### HOW TO COMPLETE THIS TASK:
Any images in the material are to be dropped while every line is retyped exactly.

..........

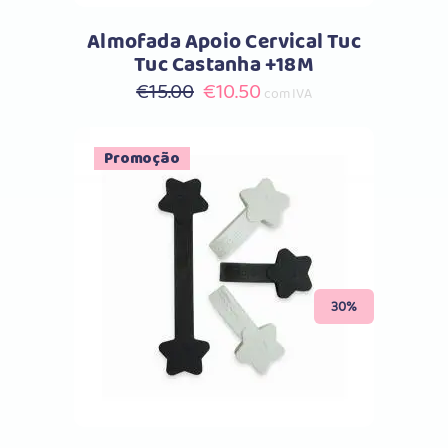
Almofada Apoio Cervical Tuc
Tuc Castanha +18M
O
O
€
15.00
€
10.50
com IVA
preço
preço
original
atual
Promoção
era:
é:
€15.00.
€10.50.
Comprar
30%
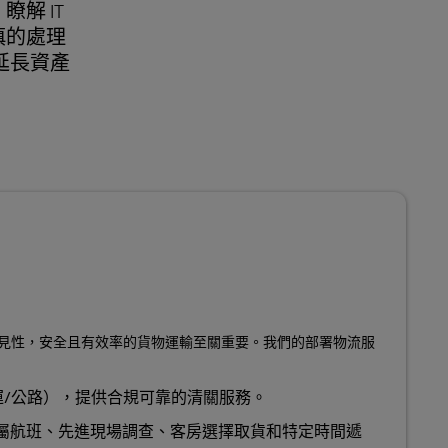
解 IT
慎的處理
延長資產
見性，安全且有效率的貨物運輸至關重要。我們的部署物流服
運/公路），提供合規可靠的清關服務。
屬航班、先進現場調查、客房選擇取貨和特定時間遞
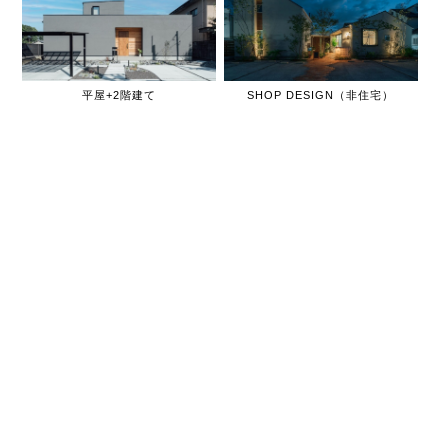
平屋+2階建て
SHOP DESIGN（非住宅）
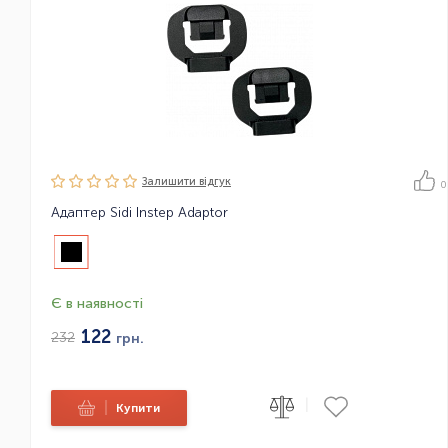
Залишити вiдгук
0
Адаптер Sidi Instep Adaptor
Є в наявності
122
232
грн.
|
|
Купити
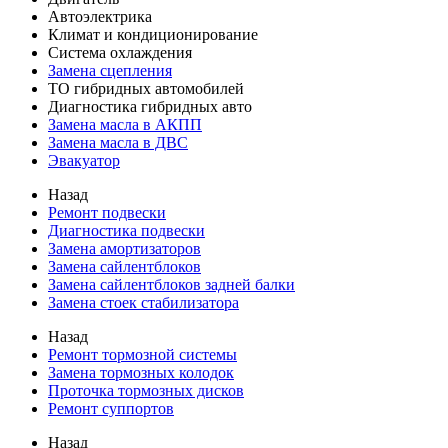
Автоэлектрика
Климат и кондиционирование
Система охлаждения
Замена сцепления
ТО гибридных автомобилей
Диагностика гибридных авто
Замена масла в АКПП
Замена масла в ДВС
Эвакуатор
Назад
Ремонт подвески
Диагностика подвески
Замена амортизаторов
Замена сайлентблоков
Замена сайлентблоков задней балки
Замена стоек стабилизатора
Назад
Ремонт тормозной системы
Замена тормозных колодок
Проточка тормозных дисков
Ремонт суппортов
Назад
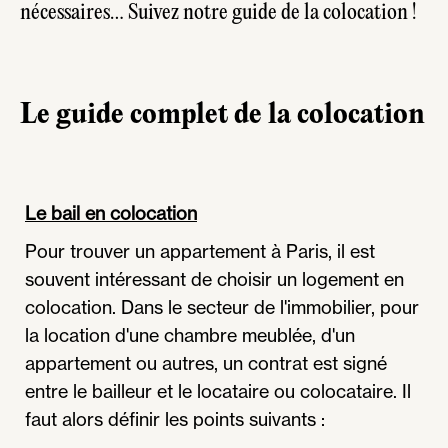
nécessaires… Suivez notre guide de la colocation !
Le guide complet de la colocation
Le bail en colocation
Pour trouver un appartement à Paris, il est
souvent intéressant de choisir un logement en
colocation. Dans le secteur de l'immobilier, pour
la location d'une chambre meublée, d'un
appartement ou autres, un contrat est signé
entre le bailleur et le locataire ou colocataire. Il
faut alors définir les points suivants :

..........

### OUTPUT BELOW:
Almofada Apoio Cervical Tuc
Tuc Castanha +18M
O
O
€
15.00
€
10.50
com IVA
preço
preço
original
atual
Promoção
era:
é:
€15.00.
€10.50.
Comprar
30%
解 IT
慎的處理
延長資產
見性，安全且有效率的貨物運輸至關重要。我們的部署物流服
運/公路），提供合規可靠的清關服務。
屬航班、先進現場調查、客房選擇取貨和特定時間遞
平屋+2階建て
SHOP DESIGN（非住宅）
Залишити вiдгук
0
Адаптер Sidi Instep Adaptor
Є в наявності
122
232
грн.
|
|
Купити
Автоэлектрика
Климат и кондиционирование
Система охлаждения
Замена сцепления
ТО гибридных автомобилей
Диагностика гибридных авто
Замена масла в АКПП
Замена масла в ДВС
Эвакуатор
Назад
Ремонт подвески
Диагностика подвески
Замена амортизаторов
Замена сайлентблоков
Замена сайлентблоков задней балки
Замена стоек стабилизатора
Назад
Ремонт тормозной системы
Замена тормозных колодок
Проточка тормозных дисков
Ремонт суппортов
Назад
nécessaires… Suivez notre guide de la colocation !
Le guide complet de la colocation
Le bail en colocation
Pour trouver un appartement à Paris, il est
souvent intéressant de choisir un logement en
colocation. Dans le secteur de l'immobilier, pour
la location d'une chambre meublée, d'un
appartement ou autres, un contrat est signé
entre le bailleur et le locataire ou colocataire. Il
faut alors définir les points suivants :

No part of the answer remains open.